* _Records excerpted from a collection_
====

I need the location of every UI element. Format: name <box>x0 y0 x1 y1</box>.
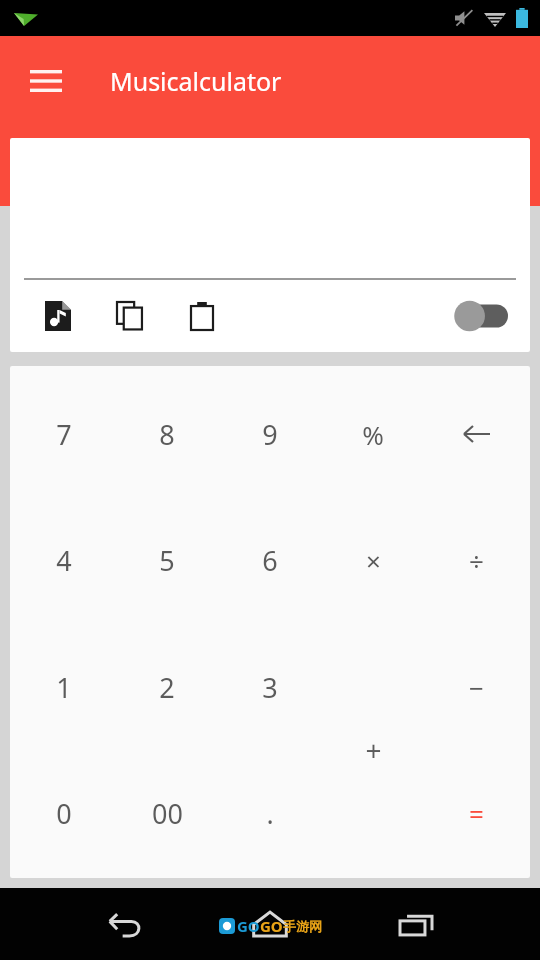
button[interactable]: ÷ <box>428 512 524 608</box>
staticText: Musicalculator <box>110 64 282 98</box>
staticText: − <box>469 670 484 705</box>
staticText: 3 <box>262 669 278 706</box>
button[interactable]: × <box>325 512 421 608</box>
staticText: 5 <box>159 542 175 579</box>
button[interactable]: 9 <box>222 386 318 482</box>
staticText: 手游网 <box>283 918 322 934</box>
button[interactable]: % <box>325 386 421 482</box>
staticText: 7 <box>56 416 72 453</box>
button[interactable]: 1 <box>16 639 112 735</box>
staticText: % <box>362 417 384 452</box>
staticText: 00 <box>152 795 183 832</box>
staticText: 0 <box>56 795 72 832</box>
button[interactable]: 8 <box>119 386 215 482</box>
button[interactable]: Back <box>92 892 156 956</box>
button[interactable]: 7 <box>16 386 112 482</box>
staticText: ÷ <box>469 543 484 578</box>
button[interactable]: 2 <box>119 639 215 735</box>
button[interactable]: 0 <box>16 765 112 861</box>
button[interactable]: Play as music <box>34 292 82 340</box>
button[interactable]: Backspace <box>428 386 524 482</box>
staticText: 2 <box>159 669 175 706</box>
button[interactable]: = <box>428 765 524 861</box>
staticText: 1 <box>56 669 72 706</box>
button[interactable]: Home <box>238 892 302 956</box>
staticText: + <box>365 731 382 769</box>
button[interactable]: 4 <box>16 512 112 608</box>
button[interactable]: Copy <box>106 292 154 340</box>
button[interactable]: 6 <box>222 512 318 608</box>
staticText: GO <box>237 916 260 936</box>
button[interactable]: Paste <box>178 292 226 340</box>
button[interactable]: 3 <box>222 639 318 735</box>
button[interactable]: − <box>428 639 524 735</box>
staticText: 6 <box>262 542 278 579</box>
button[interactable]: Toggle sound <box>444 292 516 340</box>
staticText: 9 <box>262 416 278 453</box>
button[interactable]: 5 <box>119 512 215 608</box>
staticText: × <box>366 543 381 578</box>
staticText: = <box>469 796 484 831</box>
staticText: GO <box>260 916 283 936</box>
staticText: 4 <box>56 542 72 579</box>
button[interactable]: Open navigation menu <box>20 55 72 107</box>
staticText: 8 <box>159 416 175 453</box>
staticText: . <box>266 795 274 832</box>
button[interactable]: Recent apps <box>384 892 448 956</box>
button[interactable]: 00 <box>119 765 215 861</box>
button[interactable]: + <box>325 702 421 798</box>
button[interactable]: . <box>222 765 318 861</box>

====

Without the pictures, give all of the entries above again exactly.

* _Solved exercise_
I need the location of every UI element. Format: name <box>x0 y0 x1 y1</box>.
button[interactable]: ÷ <box>428 512 524 608</box>
staticText: Musicalculator <box>110 64 282 98</box>
staticText: − <box>469 670 484 705</box>
staticText: 3 <box>262 669 278 706</box>
button[interactable]: × <box>325 512 421 608</box>
staticText: 5 <box>159 542 175 579</box>
button[interactable]: 9 <box>222 386 318 482</box>
staticText: 手游网 <box>283 918 322 934</box>
button[interactable]: % <box>325 386 421 482</box>
staticText: 7 <box>56 416 72 453</box>
button[interactable]: 1 <box>16 639 112 735</box>
staticText: % <box>362 417 384 452</box>
staticText: 00 <box>152 795 183 832</box>
staticText: 0 <box>56 795 72 832</box>
button[interactable]: 8 <box>119 386 215 482</box>
button[interactable]: Back <box>92 892 156 956</box>
button[interactable]: 7 <box>16 386 112 482</box>
staticText: ÷ <box>469 543 484 578</box>
button[interactable]: 2 <box>119 639 215 735</box>
button[interactable]: 0 <box>16 765 112 861</box>
button[interactable]: Play as music <box>34 292 82 340</box>
button[interactable]: Backspace <box>428 386 524 482</box>
staticText: 2 <box>159 669 175 706</box>
button[interactable]: = <box>428 765 524 861</box>
staticText: 1 <box>56 669 72 706</box>
button[interactable]: Home <box>238 892 302 956</box>
staticText: + <box>365 731 382 769</box>
button[interactable]: 4 <box>16 512 112 608</box>
button[interactable]: Copy <box>106 292 154 340</box>
button[interactable]: 6 <box>222 512 318 608</box>
staticText: GO <box>237 916 260 936</box>
button[interactable]: Paste <box>178 292 226 340</box>
button[interactable]: 3 <box>222 639 318 735</box>
button[interactable]: − <box>428 639 524 735</box>
staticText: 6 <box>262 542 278 579</box>
button[interactable]: Toggle sound <box>444 292 516 340</box>
staticText: 9 <box>262 416 278 453</box>
button[interactable]: 5 <box>119 512 215 608</box>
staticText: × <box>366 543 381 578</box>
staticText: = <box>469 796 484 831</box>
staticText: GO <box>260 916 283 936</box>
staticText: 4 <box>56 542 72 579</box>
button[interactable]: Open navigation menu <box>20 55 72 107</box>
staticText: 8 <box>159 416 175 453</box>
staticText: . <box>266 795 274 832</box>
button[interactable]: Recent apps <box>384 892 448 956</box>
button[interactable]: 00 <box>119 765 215 861</box>
button[interactable]: + <box>325 702 421 798</box>
button[interactable]: . <box>222 765 318 861</box>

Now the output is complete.